Don Mercer, the chairman of struggling gold miner Newcrest (NCM), has strongly defended the company’s performance in his chairman’s comments in the 2012-13 annual report released yesterday, and made it clear that senior executives face the prospect of receiving lower bonuses and other incentive payments this year.
And Mr Mercer also indicated that while the company remain positive about the prospects for gold, it won’t hestiate to cut again if conditions worsen.
"We continue to believe that the outlook for gold is positive. Asian demand for gold is very strong. However, predicting the gold price is a personal judgement.
"Experienced gold investors view gold shares as a fundamental part of their portfolio as a hedge against external uncertainty.
"Newcrest has the flexibility to make more changes should the gold price decline further. On the other hand, should conditions improve, we retain a range of options for growth and better margins having reset the company’s cost base," he said.
Mr Mercer added, ‘’…regrettably many employees lost their jobs as a result of the ensuing changes. Executives and our people in management roles will receive nil to very low incentive rewards this year".
Newcrest last month posted a massive annual net loss of $5.8 billion on the back of $6.2 billion in asset write-downs and restructuring costs and a disclosure scandal.
The company then announced that chief executive Greg Robinson’s annual pay would be cut by 27% to $2.73 million, down from $3.69 million in the previous year as his short-term bonuses were cut by $700,000.
The 2013 annual report showed Newcrest’s executive managers also had their pay cut in 2013, but Finance Director Gerard Bond’s overall pay increased slightly, from $1.64 million to $1.73 million.
Mr Robinson, Mr Bond and other executive managers will not receive pay rises in fiscal 2014.
NCM YTD – Newcrest flags more pay cuts
Mr Mercer said in his chairman’s comments that, "like many other gold mining companies, Newcrest reviewed the carrying value of its assets in response to the rapid decline in the gold price.

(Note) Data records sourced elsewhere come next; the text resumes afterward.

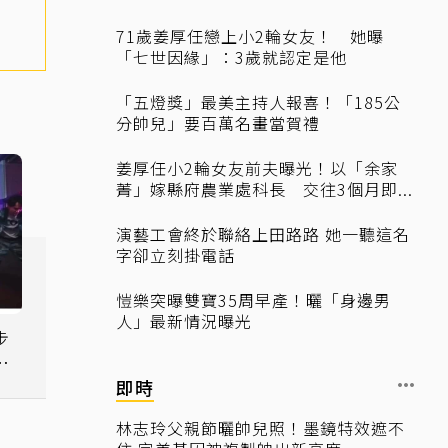
71歲姜厚任戀上小2輪女友！ 她曝
「七世因緣」：3歲就認定是他
「五燈獎」最美主持人報喜！「185公
分帥兒」要百萬名畫當賀禮
姜厚任小2輪女友前夫曝光！以「余家
菁」嫁縣府農業處科長 交往3個月即...
演藝工會終於聯絡上田路路 她一聽這名
字卻立刻掛電話
愷樂突曝雙寶35周早產！曬「身邊男
人」最新情況曝光
步
生
即時
林志玲父親節曬帥兒照！墨鏡特效遮不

"This resulted in significant non-cash accounting charges of $6.2 billion after tax, relating to asset impairments, the write-down of higher cost assets and inventory, a write-down of the investment in Evolution Mining Limited and business restructuring costs.
"A large part of the write-downs related to ‘goodwill’ recognised on the acquisition of former Lihir gold limited assets. ‘goodwill’ for a mining asset has always to be written off eventually."
The Lihir orebody, in terms of size and grade, is one of the great orebodies of the world.
"We are very positive about Lihir and the improved contribution it is now making to Newcrest. Newcrest has the longest reserve life of its global peer group.
"For other parts of the business, such as Telfer and Hidden Valley, the write-downs reflect the materially lower gold price, reduction in valuation multiples and the resulting fall in the market value of these assets.
"Newcrest remains well placed financially, with a sound balance sheet and investment grade credit ratings. Gearing has increased to 29.1 percent, mainly due to the investment in projects at Cadia East and Lihir, as well as the recent impairments. This level is acceptable in the present circumstances. our longer-term objective is to keep gearing under 15 percent.
"This provides a buffer for the company to weather significant adverse events such as the plunge in metal prices, which occurred in 2013.
"From a liquidity point of view, as at 30 June 2013, Newcrest had around $950 million in cash and undrawn bilateral bank facilities," Mr Mercer reassured shareholders.
Newcrest shares ended at $12.03, down more than a $1 or 8.1% as world gold prices fell in Asia after Friday’s falls in US markets.